1.  I have been totally absent from blogging for 2 weeks (actually for over a month now) and I am sorry.  I have been busy, but I mostly blame laziness.  I am hoping that the warmer weather will inspire me to clamp down and get motivated!

2.  I am starting to stress a little about the whole college thing with my 16 year old son.  Why?  Because he is totally disengaged!!  He is an extremely smart kid, but he really wants nothing to do with starting the whole process.  I can’t believe it.

3.  With all the stress, I decided I needed to get myself back to exercising.  I went for my first real run in almost 6 months, and finally went back to yoga today.  I was getting relaxed, until some woman decided to start making what I can only call sounds of “interns pleasure”.  At first, I laughed.  Then, I was a little jealous.

4.  I felt like I was in a reading drought, after it took me so long to reread The Stand, I am cruising now!  Among other books I have read these past two weeks, I finished The Little Paris Bookshop and The Magician’s Lie- both were so awesome!  Now if only I can make myself sit down and write reviews.  I blame Trivia Crack to be honest.

5.  I have to take my son to the ENT for chronic nosebleeds and clogged ears.  Maybe when he is fixed he will be excited about our upcoming trip to visit schools in Boston.  Or I can leave him there.  In Boston.

6.  I have a Book Club meeting at the high school next week.  The teacher picked a book I haven’t read and do not plan to- Alice Paul: Claiming Power.  My library doesn’t have it, and its over $15 for the kindle.  Not gonna do it.  Has anyone read it?  Share some key points?

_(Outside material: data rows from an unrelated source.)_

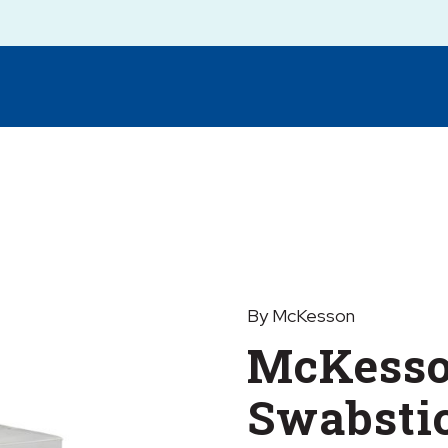
By McKesson
McKesso
Swabsti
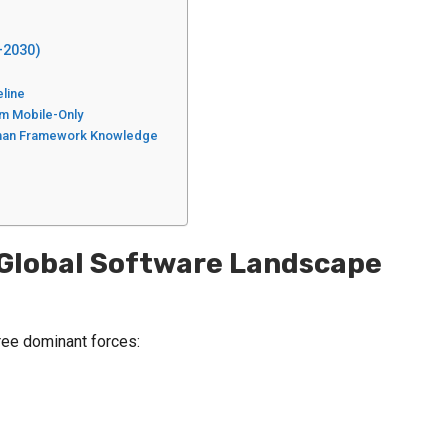
–2030)
eline
rm Mobile-Only
 Than Framework Knowledge
he Global Software Landscape
ree dominant forces:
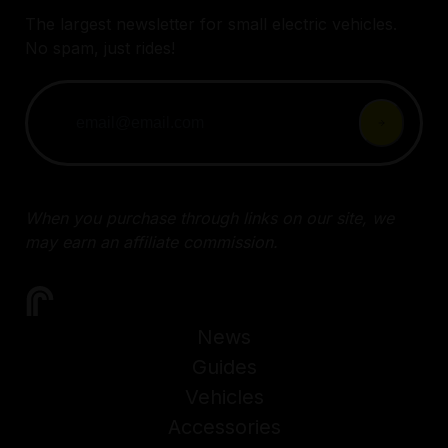
The largest newsletter for small electric vehicles.
No spam, just rides!
When you purchase through links on our site, we
may earn an affiliate commission.
News
Guides
Vehicles
Accessories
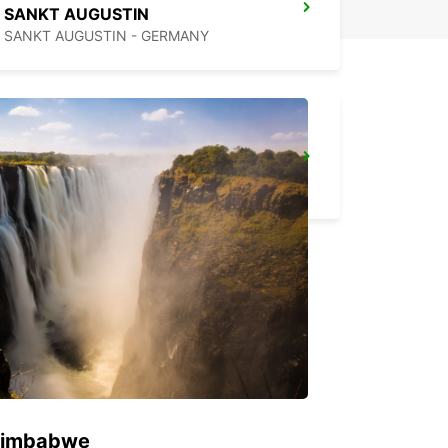
SANKT AUGUSTIN
SANKT AUGUSTIN - GERMANY
COLOGNE AIRPORT
KOELN - GERMANY
 Zimbabwe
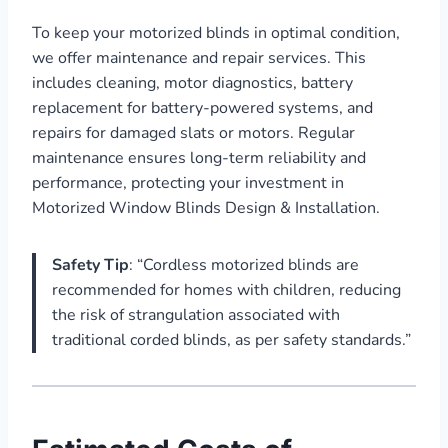
To keep your motorized blinds in optimal condition,
we offer maintenance and repair services. This
includes cleaning, motor diagnostics, battery
replacement for battery-powered systems, and
repairs for damaged slats or motors. Regular
maintenance ensures long-term reliability and
performance, protecting your investment in
Motorized Window Blinds Design & Installation.
Safety Tip
: “Cordless motorized blinds are
recommended for homes with children, reducing
the risk of strangulation associated with
traditional corded blinds, as per safety standards.”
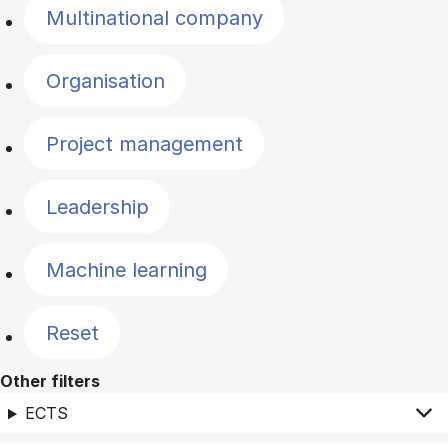
Multinational company
Organisation
Project management
Leadership
Machine learning
Reset
Other filters
ECTS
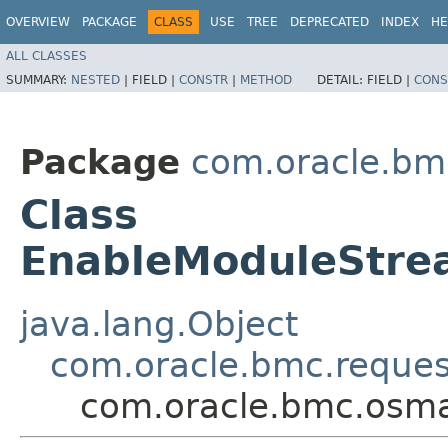
OVERVIEW
PACKAGE
CLASS
USE
TREE
DEPRECATED
INDEX
HE
ALL CLASSES
SUMMARY:
NESTED
|
FIELD |
CONSTR
|
METHOD
DETAIL:
FIELD |
CONS
Package
com.oracle.b
Class
EnableModuleStr
java.lang.Object
com.oracle.bmc.reque
com.oracle.bmc.osm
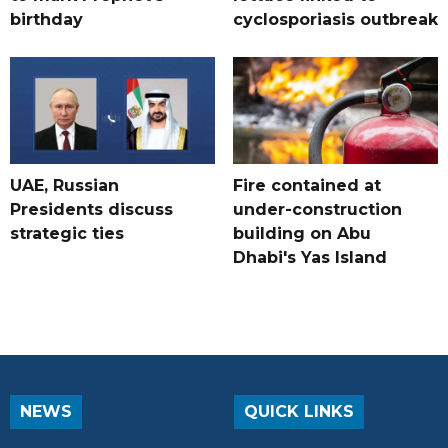
birthday
cyclosporiasis outbreak
UAE, Russian
Fire contained at
Presidents discuss
under-construction
strategic ties
building on Abu
Dhabi's Yas Island
NEWS
QUICK LINKS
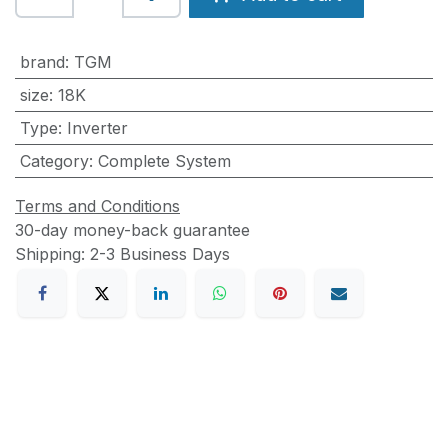
brand
:
TGM
size
:
18K
Type
:
Inverter
Category
:
Complete System
Terms and Conditions
30-day money-back guarantee
Shipping: 2-3 Business Days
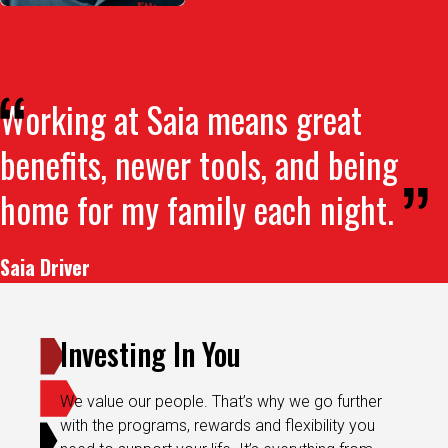
Working at Saia means great
benefits, newer tools, and being
home for my family each night.
Saia Driver
Investing In You
We value our people. That’s why we go further
with the programs, rewards and flexibility you
need to support your life. It’s everything from
comprehensive healthcare to a 401(k) match,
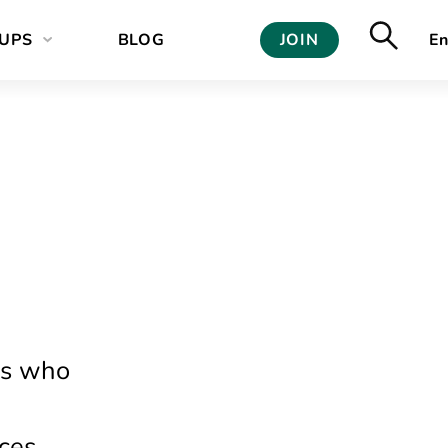
UPS
BLOG
JOIN
En
ls who
ces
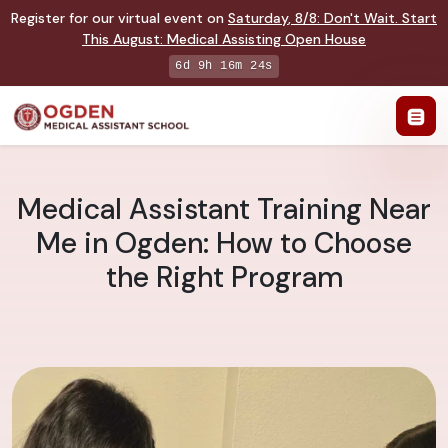
Register for our virtual event on
Saturday
,
8/8
:
Don't Wait. Start
This August: Medical Assisting Open House
6d 9h 16m 23s
Medical Assistant Training Near
Me in Ogden: How to Choose
the Right Program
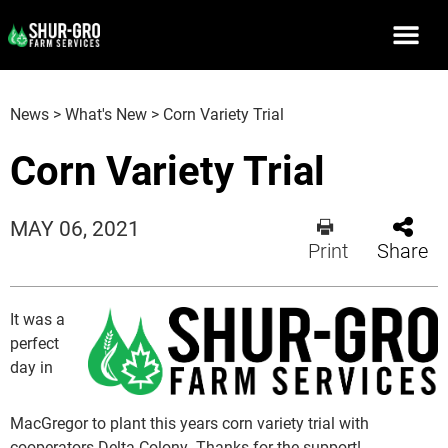
News
>
What's New
>
Corn Variety Trial
Corn Variety Trial
MAY 06, 2021
Print
Share
It was a
perfect
day in
MacGregor to plant this years corn variety trial with
cooperators Delta Colony. Thanks for the support!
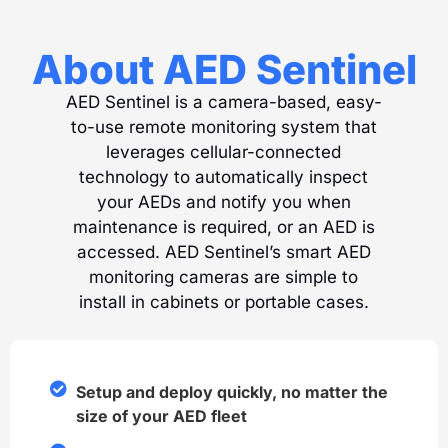
About AED Sentinel
AED Sentinel is a camera-based, easy-
to-use remote monitoring system that
leverages cellular-connected
technology to automatically inspect
your AEDs and notify you when
maintenance is required, or an AED is
accessed. AED Sentinel’s smart AED
monitoring cameras are simple to
install in cabinets or portable cases.
Setup and deploy quickly, no matter the
size of your AED fleet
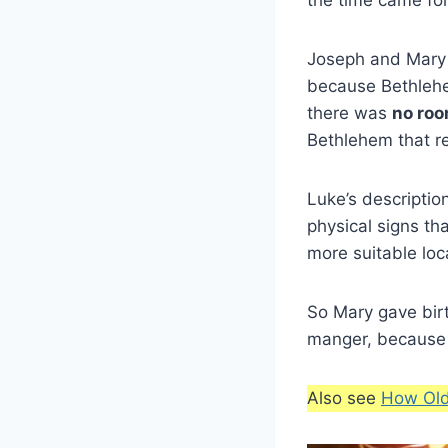
Joseph and Mary 
because Bethlehe
there was
no ro
Bethlehem that re
Luke’s descriptio
physical signs tha
more suitable loca
So Mary gave bir
manger, because t
Also see
How Old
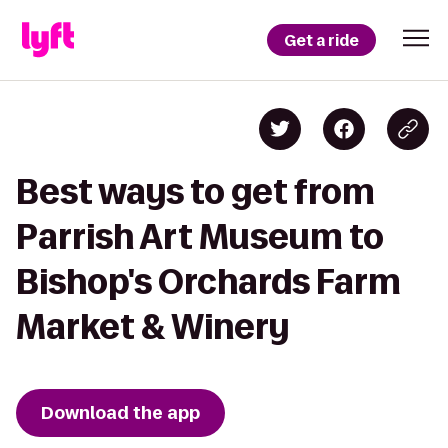
Get a ride
Best ways to get from
Parrish Art Museum to
Bishop's Orchards Farm
Market & Winery
Download the app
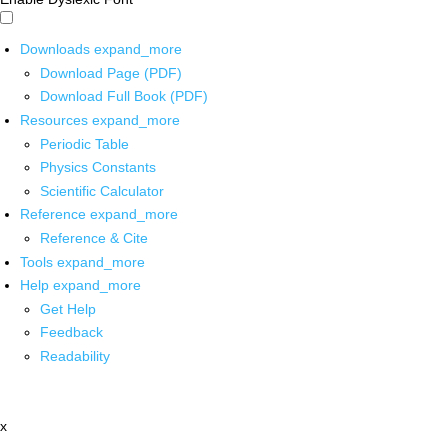
Downloads
expand_more
Download Page (PDF)
Download Full Book (PDF)
Resources
expand_more
Periodic Table
Physics Constants
Scientific Calculator
Reference
expand_more
Reference & Cite
Tools
expand_more
Help
expand_more
Get Help
Feedback
Readability
x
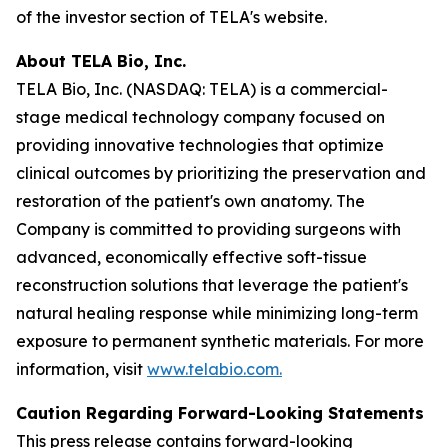
of the investor section of TELA's website.
About TELA Bio, Inc.
TELA Bio, Inc. (NASDAQ: TELA) is a commercial-
stage medical technology company focused on
providing innovative technologies that optimize
clinical outcomes by prioritizing the preservation and
restoration of the patient's own anatomy. The
Company is committed to providing surgeons with
advanced, economically effective soft-tissue
reconstruction solutions that leverage the patient's
natural healing response while minimizing long-term
exposure to permanent synthetic materials. For more
information, visit
www.telabio.com
.
Caution Regarding Forward-Looking Statements
This press release contains forward-looking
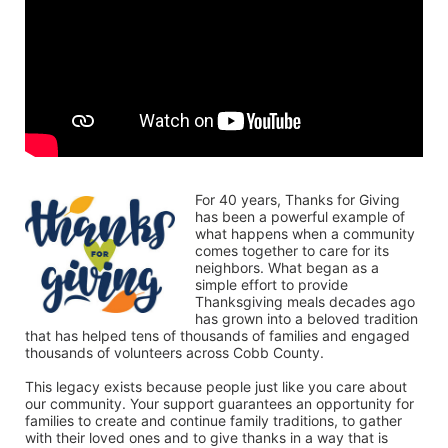
For 40 years, Thanks for Giving 
has been a powerful example of 
what happens when a community 
comes together to care for its 
neighbors. What began as a 
simple effort to provide 
Thanksgiving meals decades ago 
has grown into a beloved tradition 
that has helped tens of thousands of families and engaged 
thousands of volunteers across Cobb County.
This legacy exists because people just like you care about 
our community. Your support guarantees an opportunity for 
families to create and continue family traditions, to gather 
with their loved ones and to give thanks in a way that is 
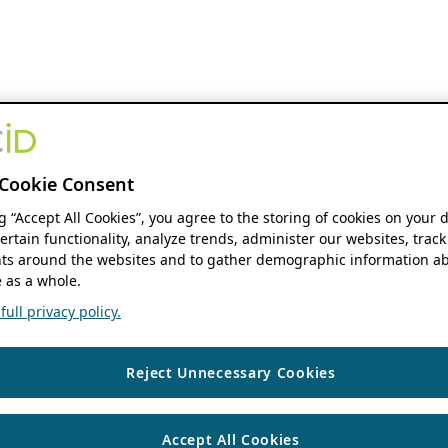
Cookie Consent
ng “Accept All Cookies”, you agree to the storing of cookies on your 
ertain functionality, analyze trends, administer our websites, track
s around the websites and to gather demographic information ab
 as a whole.
ull privacy policy.
Reject Unnecessary Cookies
Accept All Cookies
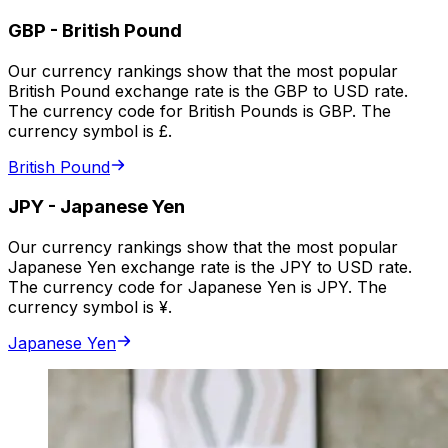
GBP
-
British Pound
Our currency rankings show that the most popular
British Pound exchange rate is the GBP to USD rate.
The currency code for British Pounds is GBP. The
currency symbol is £.
British Pound
JPY
-
Japanese Yen
Our currency rankings show that the most popular
Japanese Yen exchange rate is the JPY to USD rate.
The currency code for Japanese Yen is JPY. The
currency symbol is ¥.
Japanese Yen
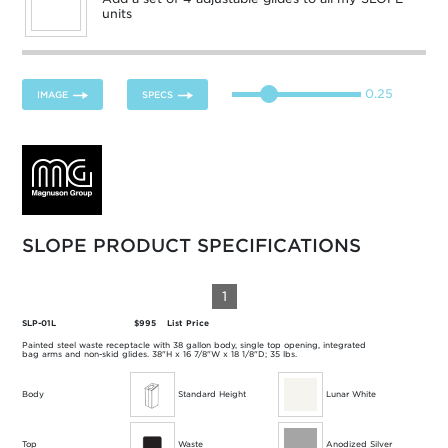
units
0.25
IMAGE
SPECS
SLOPE PRODUCT SPECIFICATIONS
1
SLP-01L
$995
List Price
Painted steel waste receptacle with 38 gallon body, single top opening, integrated
bag arms and non-skid glides. 38"H x 16 7/8"W x 18 1/8"D; 35 lbs.
Body
Standard Height
Lunar White
Top
Waste
Anodized Silver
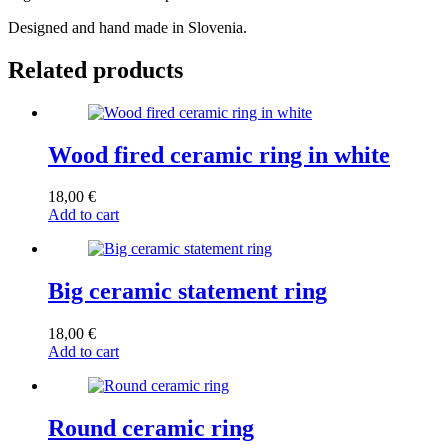
Designed and hand made in Slovenia.
Related products
Wood fired ceramic ring in white
18,00
€
Add to cart
Big ceramic statement ring
18,00
€
Add to cart
Round ceramic ring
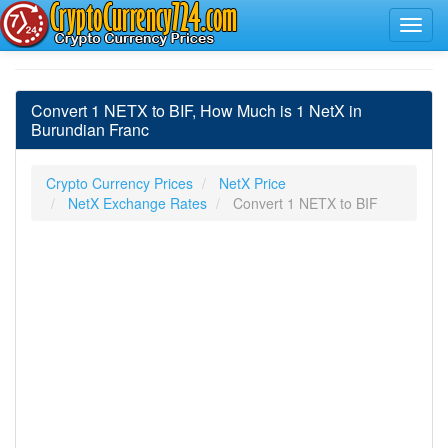
Convert 1 NETX to BIF, How Much is 1 NetX in
Burundian Franc
Crypto Currency Prices
NetX Price
NetX Exchange Rates
Convert 1 NETX to BIF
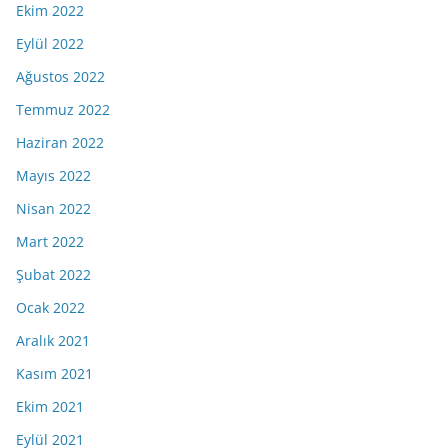
Ekim 2022
Eylül 2022
Ağustos 2022
Temmuz 2022
Haziran 2022
Mayıs 2022
Nisan 2022
Mart 2022
Şubat 2022
Ocak 2022
Aralık 2021
Kasım 2021
Ekim 2021
Eylül 2021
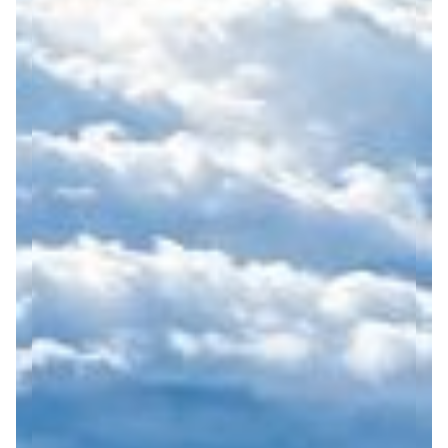
exchange.
understanding, inclusion,
We actively reduce our
and respect for Nordic
environmental footprint
values such as equality,
by operating small-group
trust, and wellbeing.
and private travel
Zantour is committed to
experiences, which help
continuous improvement
minimize overtourism,
and aligns its
reduce emissions per
development with
activity, and enable more
recognized sustainability
flexible, low-impact
frameworks such as the
itineraries. We prioritize
Sustainable Travel Finland
energy-efficient
(STF) programme. We
transportation solutions,
regularly review our
optimize route planning,
practices, set measurable
and encourage the use of
goals, and raise
environmentally
awareness among our
responsible
staff, partners, and clients
accommodations and
to encourage responsible
local service providers.
travel choices.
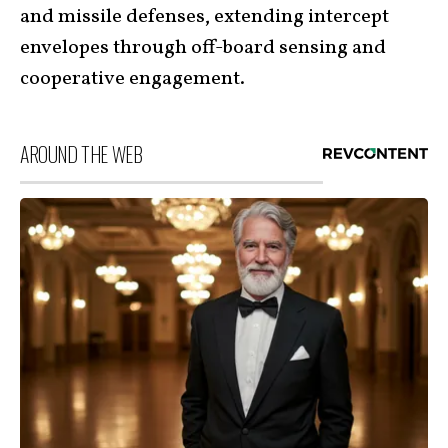
and missile defenses, extending intercept
envelopes through off-board sensing and
cooperative engagement.
AROUND THE WEB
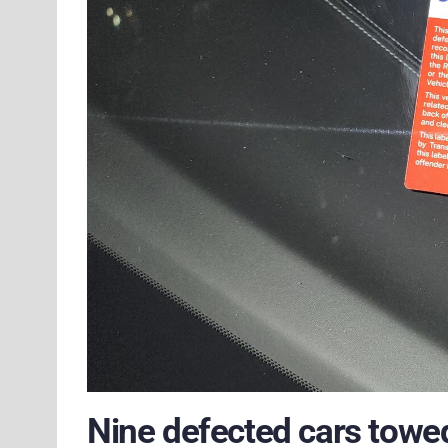
Nine defected cars towed 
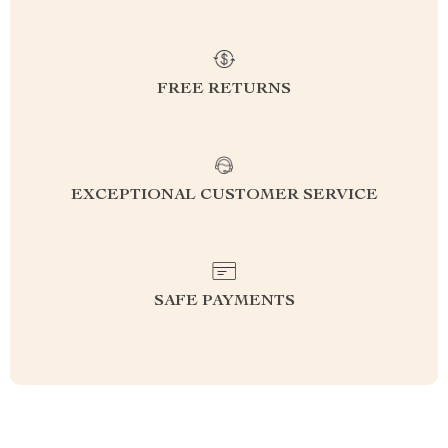
FREE RETURNS
EXCEPTIONAL CUSTOMER SERVICE
SAFE PAYMENTS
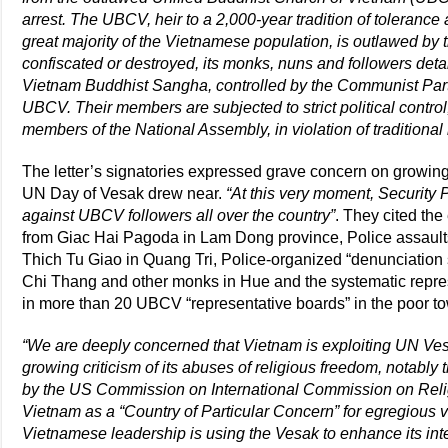
arrest. The UBCV, heir to a 2,000-year tradition of toleranc
great majority of the Vietnamese population, is outlawed by
confiscated or destroyed, its monks, nuns and followers deta
Vietnam Buddhist Sangha, controlled by the Communist Party
UBCV. Their members are subjected to strict political control,
members of the National Assembly, in violation of traditiona
The letter’s signatories expressed grave concern on growin
UN Day of Vesak drew near.
“At this very moment, Security
against UBCV followers all over the country”
. They cited th
from Giac Hai Pagoda in Lam Dong province, Police assau
Thich Tu Giao in Quang Tri, Police-organized “denunciatio
Chi Thang and other monks in Hue and the systematic repre
in more than 20 UBCV “representative boards” in the poor to
“We are deeply concerned that Vietnam is exploiting UN Vesa
growing criticism of its abuses of religious freedom, notab
by the US Commission on International Commission on Reli
Vietnam as a “Country of Particular Concern” for egregious vi
Vietnamese leadership is using the Vesak to enhance its inte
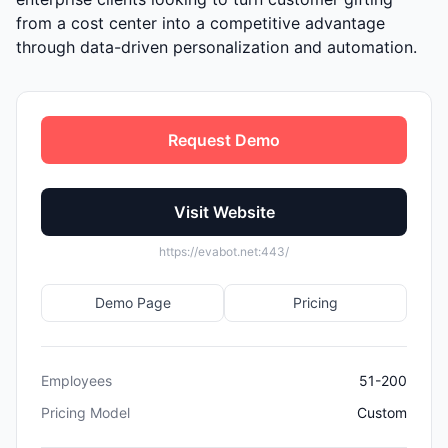
from a cost center into a competitive advantage
through data-driven personalization and automation.
Request Demo
Visit Website
https://evabot.net:443/
Demo Page
Pricing
Employees
51-200
Pricing Model
Custom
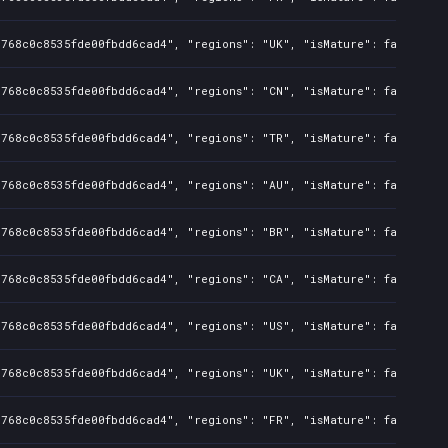
d768c0c8535fde00fbdd6cad4", "regions": "UK", "isMature": false, "p
d768c0c8535fde00fbdd6cad4", "regions": "CN", "isMature": false, "p
d768c0c8535fde00fbdd6cad4", "regions": "TR", "isMature": false, "p
d768c0c8535fde00fbdd6cad4", "regions": "AU", "isMature": false, "p
d768c0c8535fde00fbdd6cad4", "regions": "BR", "isMature": false, "p
d768c0c8535fde00fbdd6cad4", "regions": "CA", "isMature": false, "p
d768c0c8535fde00fbdd6cad4", "regions": "US", "isMature": false, "p
d768c0c8535fde00fbdd6cad4", "regions": "UK", "isMature": false, "p
d768c0c8535fde00fbdd6cad4", "regions": "FR", "isMature": false, "p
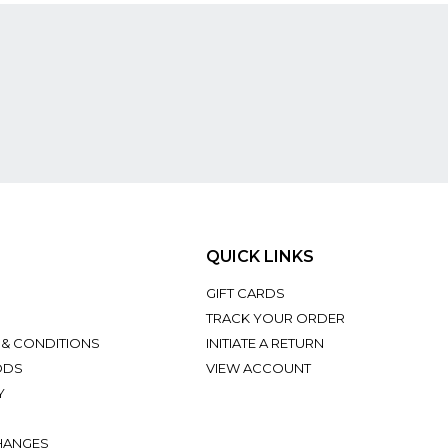
QUICK LINKS
GIFT CARDS
TRACK YOUR ORDER
 & CONDITIONS
INITIATE A RETURN
ODS
VIEW ACCOUNT
Y
HANGES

 7.  I am in need of some good recommendations for audiobooks for my husband.  He finally finished The Stand, and I want to keep him going.  HELP!!

8.  Since he is reading audiobooks and I like to also, I was considering joining Audible.  $22 for two books a month sounded pretty good.  Any opinions?  I am not sure if it is worth it, but my library has an astoundingly bad selection of audiobooks, so I need to do something.